Según reportes de asistentes y medios locales, el espectáculo, que congregó a una multitud estimada en 20 mil personas, tuvo una duración de menos de una hora, con versiones cortas de sus éxitos y un retraso considerable en su aparición en el escenario. La decepción se agravó por la percepción de una producción escénica “raquítica” y “pobre”, descrita por algunos críticos como hecha “con bolsas de plástico”, y por la ausencia de coreografías elaboradas y efectos especiales.
El setlist interpretado por Aguilera fue señalado como idéntico al que ha presentado en festivales mexicanos recientes, como el Tecate Emblema 2024 y la Feria de Aguascalientes del mismo año, lo que generó críticas por la falta de un show exclusivo y renovado para su presentación en solitario. Además, algunos asistentes cuestionaron su condición física, señalando que “ya no baila como antes”.
El momento más polémico del evento ocurrió cuando la cantante, dirigiéndose al público, cometió un error al nombrar a la sede. “¡Hola, Nuevo México!”, exclamó, generando un inmediato rechazo entre el público que coreó la corrección: “¡Es México!”. Este desliz fue ampliamente criticado en redes sociales, donde se viralizó como una muestra de desconexión.

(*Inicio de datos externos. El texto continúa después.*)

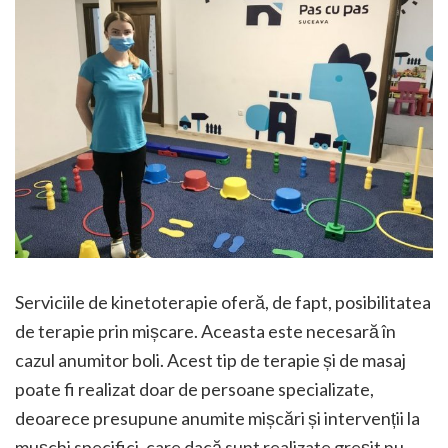
Serviciile de kinetoterapie oferă, de fapt, posibilitatea
de terapie prin mișcare. Aceasta este necesară în
cazul anumitor boli. Acest tip de terapie și de masaj
poate fi realizat doar de persoane specializate,
deoarece presupune anumite mișcări și intervenții la
mușchi specifici, care dacă sunt realizate greșit nu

Pese al tono general de decepción, algunas fuentes indican que la reacción no fue unánime, pues otros fanáticos salieron en defensa de la intérprete, destacando la emoción de poder verla en vivo después de varios años de ausencia en el país. Sin embargo, las quejas por la corta duración del show y su alto costo, sin un monto específico revelado, predominaron en la conversación posterior al evento.
Hasta el momento, ni Christina Aguilera ni su equipo de representación ni los organizadores del concierto han emitido una declaración oficial para abordar las críticas recibidas. El incidente pone en evidencia las altas expectativas que generan los espectáculos de artistas internacionales de su talla y la sensibilidad del público mexicano ante la percepción de un trato o una producción que no cumpla con lo esperado para el precio pagado.